◆ **Assigned task**: Leave the pictures behind and repeat all the entries exactly.
_ _ _ _
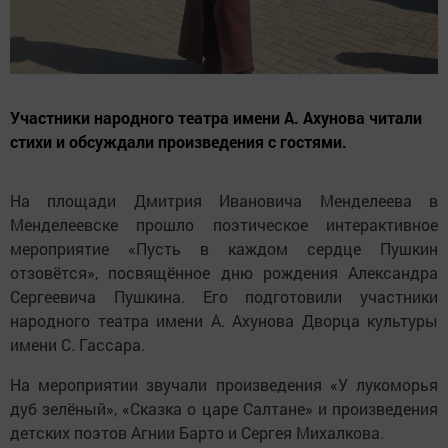
Участники народного театра имени А. Ахунова читали
стихи и обсуждали произведения с гостями.
На площади Дмитрия Ивановича Менделеева в
Менделеевске прошло поэтическое интерактивное
мероприятие «Пусть в каждом сердце Пушкин
отзовётся», посвящённое дню рождения Александра
Сергеевича Пушкина. Его подготовили участники
народного театра имени А. Ахунова Дворца культуры
имени С. Гассара.
На мероприятии звучали произведения «У лукоморья
дуб зелёный», «Сказка о царе Салтане» и произведения
детских поэтов Агнии Барто и Сергея Михалкова.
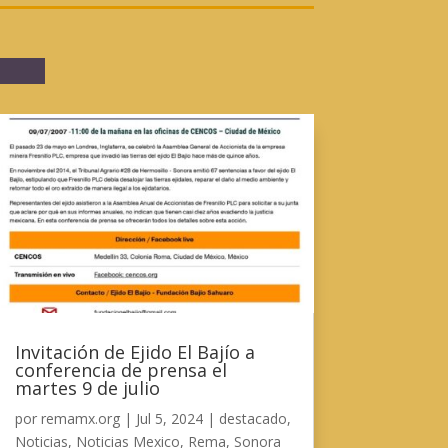
Invitación de Ejido El Bajío a
conferencia de prensa el
martes 9 de julio
por
remamx.org
|
Jul 5, 2024
|
destacado
,
Noticias
,
Noticias Mexico
,
Rema
,
Sonora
_ _ _ _
◆ **Written reply**:
Участники народного театра имени А. Ахунова читали
стихи и обсуждали произведения с гостями.
На площади Дмитрия Ивановича Менделеева в
Менделеевске прошло поэтическое интерактивное
мероприятие «Пусть в каждом сердце Пушкин
отзовётся», посвящённое дню рождения Александра
Сергеевича Пушкина. Его подготовили участники
народного театра имени А. Ахунова Дворца культуры
имени С. Гассара.
На мероприятии звучали произведения «У лукоморья
дуб зелёный», «Сказка о царе Салтане» и произведения
детских поэтов Агнии Барто и Сергея Михалкова.
Invitación de Ejido El Bajío a
conferencia de prensa el
martes 9 de julio
por
remamx.org
|
Jul 5, 2024
|
destacado
,
Noticias
,
Noticias Mexico
,
Rema
,
Sonora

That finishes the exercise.